Monday night at our house is what we call "Family Night", where we try to take a few minutes to spend quality time together and incorporate spiritual teaching moments with our kids. It is a concept I was raised with, and growing up with six siblings I have sometimes referred to it as "Family dysfunction that starts and ends with prayer". But our kids LOVE family night.
Last night I thought I put together a pretty decent meal of roasted turkey with mango sauce and baked sweet potatoes. The beholders of my DNA could not have disagreed more with the self-proclaimed brilliance of this meal, which is why Cory found himself offering this deal: "Drew, if you eat EVERYTHING on your plate we'll go to 'Cold Stone' for Family Night." Samantha shouted with glee until Drew shot her a look and said, "We're not gonna make it. I'm not eating this." Thus ensued her ten minute pouting session interrupted with bouts of prodding and attempted guilt-inducing tactics upon her younger brother. He remained steadfast in his commitment that he would not be able to finish his food, and Samantha obediently cleaned her plate and lamented that Drew's weak stomach was responsible for her plight of a non-visit to Cold Stone.
After leaving the dinner table we started our regular routine of Family Night. We began with a prayer and a song and then I whispered what I believed to be a brilliant idea into Cory's ear. He smiled in agreement, and began what was his turn for a lesson. He explained why Jesus is important, that he died for us because he was perfect and we are not, and that he did something for us that nobody else could do.
"Drew, you know how you couldn't finish your dinner?"
"Well, just like Jesus did something for us that we couldn't do for ourselves, I'm going to give Samantha the opportunity to do something for you that you couldn't do. And if she would like to finish your dinner for you, we will still take you to Cold Stone."
Samantha's eyes lit up at our offering, and she immediately got to work eating Drew's dinner. He looked on with great interest and we tried to reinforce the point while she chewed. We asked, "Drew, how do you feel about Samantha that she is willing to do this for you?" He looked at us and smiled wide. "So how do you feel about the fact that Jesus would go through so much suffering JUST FOR YOU?"
"Sooo, Samantha is Jesus?" he asked.
"Not really, but it's kind of like..."
"Hey Samantha, are you gonna eat ALL those sweet potatoes?"

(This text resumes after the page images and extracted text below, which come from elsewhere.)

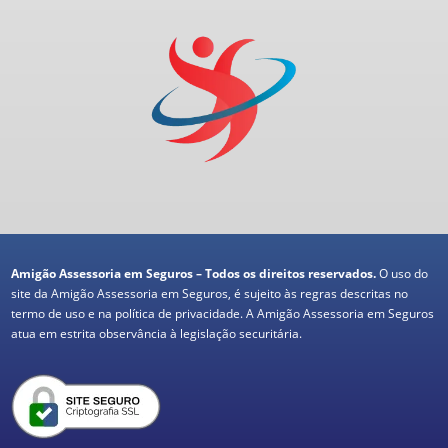
Amigão Assessoria em Seguros – Todos os direitos reservados.
O uso do
site da Amigão Assessoria em Seguros, é sujeito às regras descritas no
termo de uso e na política de privacidade. A Amigão Assessoria em Seguros
atua em estrita observância à legislação securitária.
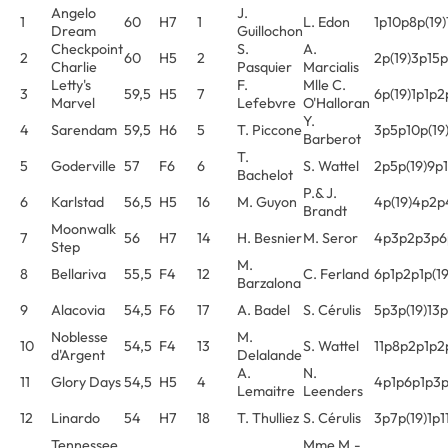
Angelo
J.
1
60
H7
1
L. Edon
1p10p8p(19)
Dream
Guillochon
Checkpoint
S.
A.
2
60
H5
2
2p(19)3p15
Charlie
Pasquier
Marcialis
Letty's
F.
Mlle C.
3
59,5
H5
7
6p(19)1p1p2
Marvel
Lefebvre
O'Halloran
Y.
4
Sarendam
59,5
H6
5
T. Piccone
3p5p10p(19
Barberot
T.
5
Goderville
57
F6
6
S. Wattel
2p5p(19)9p
Bachelot
P.& J.
6
Karlstad
56,5
H5
16
M. Guyon
4p(19)4p2p
Brandt
Moonwalk
7
56
H7
14
H. Besnier
M. Seror
4p3p2p3p6
Step
M.
8
Bellariva
55,5
F4
12
C. Ferland
6p1p2p1p(19
Barzalona
9
Alacovia
54,5
F6
17
A. Badel
S. Cérulis
5p3p(19)13
Noblesse
M.
10
54,5
F4
13
S. Wattel
11p8p2p1p2
d'Argent
Delalande
A.
N.
11
Glory Days
54,5
H5
4
4p1p6p1p3
Lemaitre
Leenders
12
Linardo
54
H7
18
T. Thulliez
S. Cérulis
3p7p(19)1p1
Tennessee
Mme M.-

"So Drew, why is Jesus important again?"
"Uhhh...I can't remember."
"Because just as...."
"Mom, do I have to eat the piece of turkey that Drew put ketchup on?"
"Oh my gosh, If I have to eat one more bite I feel like I'll throw up."
For about twenty minutes this went on. Samantha got sick and Cold Stone no longer seemed like a good idea to her. Drew was forced to finish the last bite so we could at least say that they both tried their best. By the end of the night our "Awesome Parenting Moment of the Year" award had been tossed in a proverbial trash can while Samantha moaned and groaned on her bed. We have promised them ice cream tonight instead, which will go perfect with the snow that has rolled in today. And as for our effective teaching techniques, it looks like we'll have to leave that up to their Sunday School teachers.